One Swing Turns Reed’s Wyndham Week from Tragedy to Triumph

By Helen Ross, PGATOUR.COM

GREENSBORO, N.C. — He saw the ball headed right toward several oak trees. When he saw the volunteer signal that his drive had landed out of bounds, though, Patrick Reed’s heart absolutely sank.

“I was about to burst out right there,” he recalled, stopping short of adding the words, in tears. “I had to pull my hat down over my head. I was just so frustrated and sad.”

When Reed looked up, he could see the disappointment on his wife Justine’s face, and it tore him apart. They are a team in every sense of the word. The petite blonde caddies for her husband and more than once this week at the Wyndham Championship he had credited successful putts he made to her keen eye.

The couple was so close to their first PGA TOUR victory, after all. This was the second hole of sudden death and OB would have spelled disaster.

So the 23-year-old had no choice but to take a deep breath and compose himself. Before he hit his provisional, though, Reed saw several people run out into the fairway and give him the safe signal. He had a chance now, and he planned to take advantage.

“I was ‘all right, let’s go do it,'” Reed said.

When the former Augusta State All-American finally got to his ball, it was leaning against a wire, resting atop some dirt, a few twigs, even a couple of spiders — basically “anything you’d find in the wilderness,” he said.
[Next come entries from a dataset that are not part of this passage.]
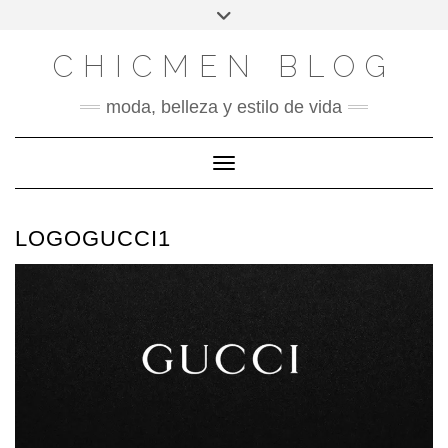
X
INSTAGRAM
FACEBOOK
SÍGUENOS
Saltar
Alternar
al
la
contenido
cabecera
CHICMEN BLOG
moda, belleza y estilo de vida
Cambiar modo de navegación
LOGOGUCCI1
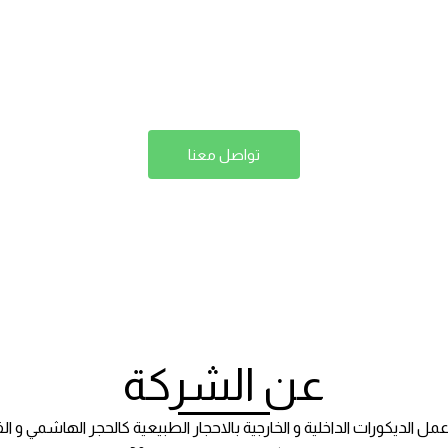
لتوريد وتركيب الاحجار الطبيعية
ي – فرعوني – مايكا – حراري – بازلت – ر
تواصل معنا
عن الشركة
رات الداخلية و الخارجية بالاحجار الطبيعية كالحجر الهاشمي و الفرعوني و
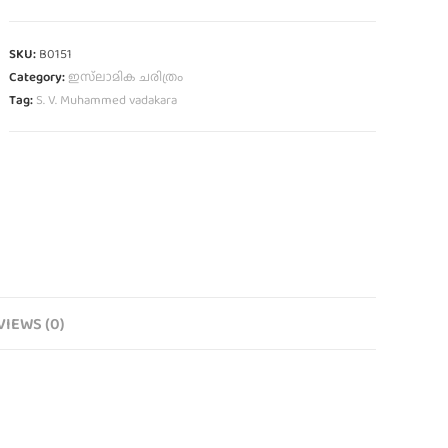
SKU:
B0151
Category:
ഇസ്‌ലാമിക ചരിത്രം
Tag:
S. V. Muhammed vadakara
VIEWS (0)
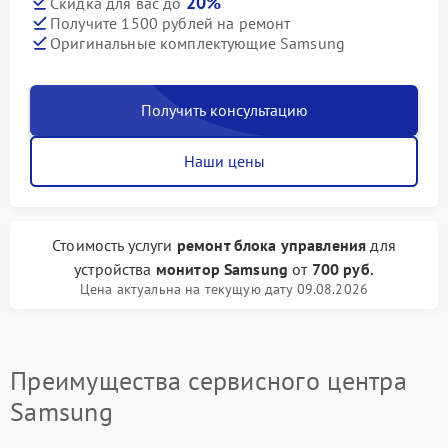
20%
Скидка для вас до
Получите 1500 рублей на ремонт
Оригинальные комплектующие Samsung
Получить консультацию
Наши цены
Стоимость услуги
ремонт блока управления
для
устройства
монитор Samsung
от
700 руб.
Цена актуальна на текущую дату 09.08.2026
Преимущества сервисного центра
Samsung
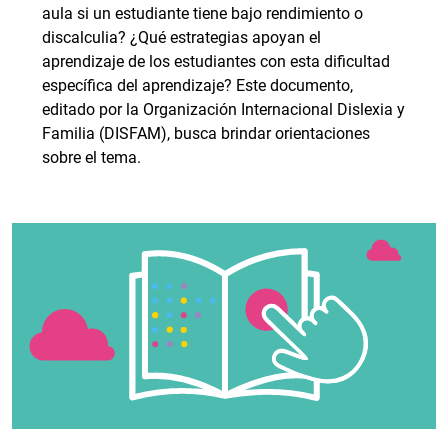
aula si un estudiante tiene bajo rendimiento o
discalculia? ¿Qué estrategias apoyan el
aprendizaje de los estudiantes con esta dificultad
específica del aprendizaje? Este documento,
editado por la Organización Internacional Dislexia y
Familia (DISFAM), busca brindar orientaciones
sobre el tema.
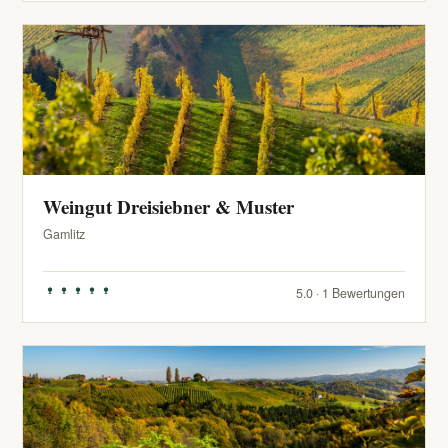
Weingut Dreisiebner & Muster
Gamlitz
5.0 · 1 Bewertungen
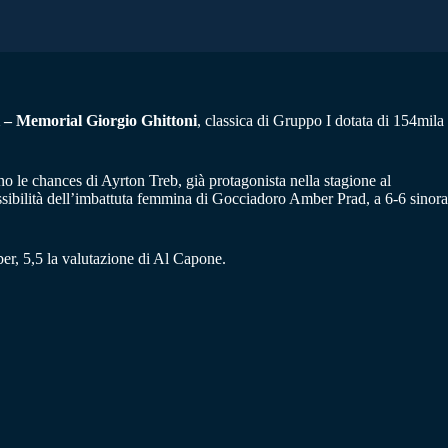
 – Memorial Giorgio Ghittoni
, classica di Gruppo I dotata di 154mila
o le chances di Ayrton Treb, già protagonista nella stagione al
ssibilità dell’imbattuta femmina di Gocciadoro Amber Prad, a 6-6 sinora
ber, 5,5 la valutazione di Al Capone.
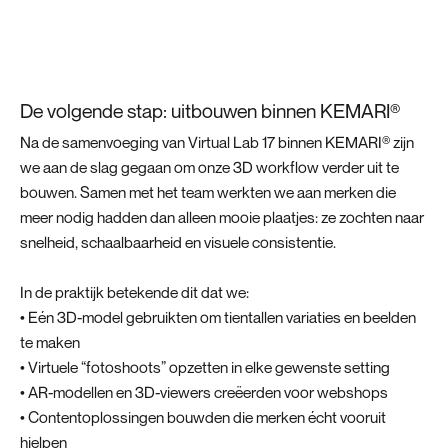
De volgende stap: uitbouwen binnen KEMARI®
Na de samenvoeging van Virtual Lab 17 binnen KEMARI® zijn
we aan de slag gegaan om onze 3D workflow verder uit te
bouwen. Samen met het team werkten we aan merken die
meer nodig hadden dan alleen mooie plaatjes: ze zochten naar
snelheid, schaalbaarheid en visuele consistentie.
In de praktijk betekende dit dat we:
• Eén 3D-model gebruikten om tientallen variaties en beelden
te maken
• Virtuele “fotoshoots” opzetten in elke gewenste setting
• AR-modellen en 3D-viewers creëerden voor webshops
• Contentoplossingen bouwden die merken écht vooruit
hielpen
But once he moved the wire, Reed knew he could get a club cleanly on the ball.

Now hitting it straight — Reed’s go-to shot is a draw — under one tree and past two others was another story. Not to mention, the ball was so far above his feet, Reed felt like he was a kid playing tee-ball again.

“I had to step up and hit the shot that I’ve been fighting all year,” Reed said. “The dead straight golf shot. I don’t see straight lines. I see curves. To set up and try to hit a dead straight golf shot from a baseball lie was going to be do or die. I don’t know how I pulled it off.”

Adding to the pressure? Well, Jordan Spieth’s approach had just settled 10 feet from the pin. Reed didn’t know just how close but he had heard the cheers.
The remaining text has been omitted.